Blauer Bock:Das Rätsel der Jahrgangssardinen

Lesezeit: 3 min

Blauer Bock: In der Mitte des Lokals steht ein langer Tisch mit Getränken und einem ausgehöhltem Käselaib, in dem sensationeller Cesar Salad angemacht wird.

In der Mitte des Lokals steht ein langer Tisch mit Getränken und einem ausgehöhltem Käselaib, in dem sensationeller Cesar Salad angemacht wird.

(Foto: Stephan Rumpf)

Perfekt, aber nicht seelenlos: Der neue Koch im Hotel Blauer Bock am Viktualienmarkt ist ein wahrer Könner.

Von Rosa MarÍn

Wer sagt denn, dass eine Bete immer rot sein muss? Die fleischige Rübe mit dem charakteristisch erdigen Geschmack gibt es auch in zartem Gelb, es gibt sie rot-weiß geringelt, und bestimmt ist da noch mehr möglich. Irgendwann werden sie im Blauen Bock vielleicht auch die Blaue Bete erfinden. Und sie zart hindrapieren, in feinen Scheiben, die zwölf Stunden eingelegt wurden von den Farbkünstlern der Küchenbrigade. Genauso wie der Teller namens Bunte Bete süß-sauer (19 Euro), der auf rundem Porzellanweiß hingetupft wirkt wie ein Gemälde. Die marinierten Scheiben, mitunter zimtig, drapieren sich um einen Klecks Meerrettichmousse und kleine Tranchen vom Stremellachs. Die ostpreußische Spezialität wurde heiß geräuchert, in diesem Fall so perfekt auf den Punkt, dass der Lachs innen noch einen leichten Glanz bewahrt - und einen guten Vorgeschmack gibt auf das, was der neue Koch im Blauen Bock so alles anrichten wird.

Daniel Kill ist der neue Mann im Restaurant des Hotels am Viktualienmarkt, gleich gegenüber der Schrannenhalle.
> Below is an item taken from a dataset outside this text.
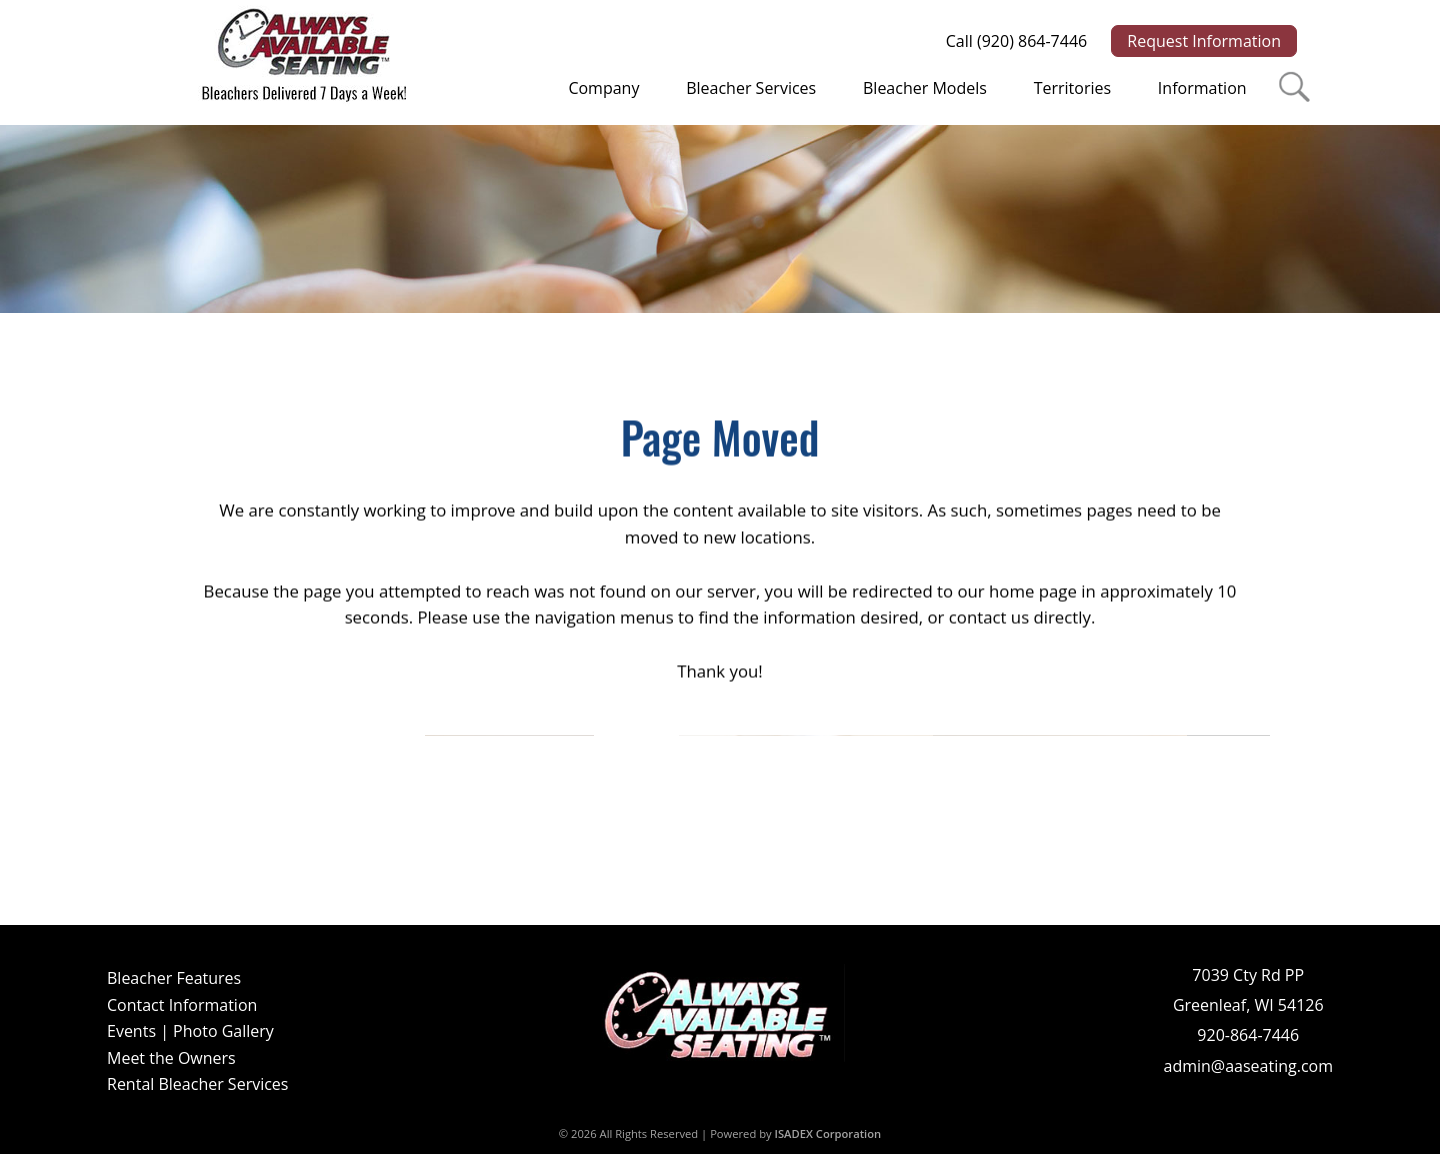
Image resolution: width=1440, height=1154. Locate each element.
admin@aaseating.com (1248, 1066)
Neu ist der Blaue Bock nicht, das Lokal gibt es schon seit 17 Jahren. Bis 2020 stand hier Hans Jörg Bachmeier am Herd. Der Mann, der das Prädikat Fernsehkoch trägt, und dessen Kochkünste stets mit reichlich Hauben und Elogen versehen werden, ist aber weitergezogen: Er betreibt sein Lokal "Bachmeier" auf der anderen Seite des Marktes. Anlass genug also, sich den Nachfolger aus der Nähe anzusehen, beziehungsweise dessen Gerichte, die auf der übersichtlichen, schön aufgeräumten Karte als geradlinig, klar, dabei nie zu puristisch beschrieben werden. Und, ach ja, lustvoll zubereitet sollen sie auch noch sein. Doch dazu gleich.

Daniel Kill ist ein Schüler des Tantris-Meisters Hans Haas. 2010 verließ er die Schwabinger Sterneküche in Richtung New York, wo er unter anderem als Chefkoch im Restaurant Wallsé im West Village am Herd schaltete und waltete. Zurück in München bereiteten ihm die Hotel-Inhaber vom Blauen Block einen Empfang, ähnlich warm wie das Ambiente im Erdgeschosslokal. Cordbezogene Lehnsessel auf schönem alten Parkett, einfache Holztische, geflochtene Korbjalousien an den Fenstern, Zierkohl und Hortensien in kleinen Töpfen, dunkle, gedimmte Atmosphäre. Da lehnte sich Rosa Marín gleich entspannt zurück mit einem Blutorangenspritz (6,50 Euro), fruchtig und frisch.

Das knusprig aufgebackene Brot kam, ganz Understatement, in einer Extra-large-Kaviar-Blechdose auf den Tisch, dazu Meersalz und Olivenöl: Los ging es mit Iberico Belota, der Jamon genau richtig dick geschnitten, damit er seinen Geschmack entfalten kann, serviert unter und auf einer Cantaloupe-Melone, in mundgerechten Häppchen. Diese Vorspeise gibt es in zwei Größen, Gusto für 19 Euro, die große Platte für 35 Euro, beides ist reichlich und fein.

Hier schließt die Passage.